→ Saved entries:
■ ■ ■
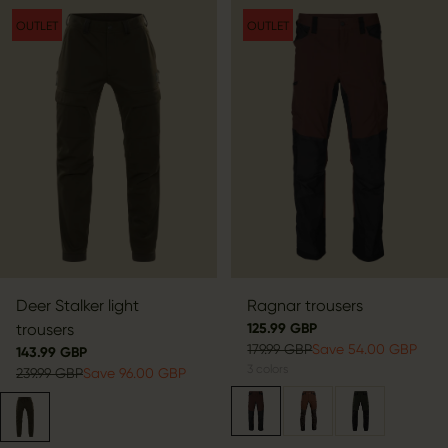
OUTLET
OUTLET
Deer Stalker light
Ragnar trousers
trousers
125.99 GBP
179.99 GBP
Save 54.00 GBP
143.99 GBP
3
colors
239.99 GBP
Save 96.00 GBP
■ ■ ■
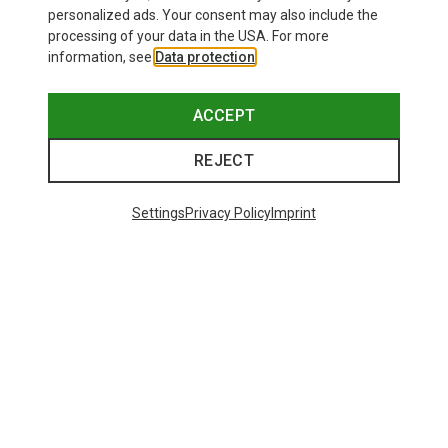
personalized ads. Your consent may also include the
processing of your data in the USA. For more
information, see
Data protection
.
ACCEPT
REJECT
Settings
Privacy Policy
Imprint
■ ■ ■
→ AIM OF THE EXERCISE:
Beginning at the line with "Deer Stalker light" and stopping after the line with "Save 96.00 GBP", please write out every line of the data above exactly and nothing else.

→ TASK RESULT:
Deer Stalker light
Ragnar trousers
trousers
125.99 GBP
179.99 GBP
Save 54.00 GBP
143.99 GBP
3
colors
239.99 GBP
Save 96.00 GBP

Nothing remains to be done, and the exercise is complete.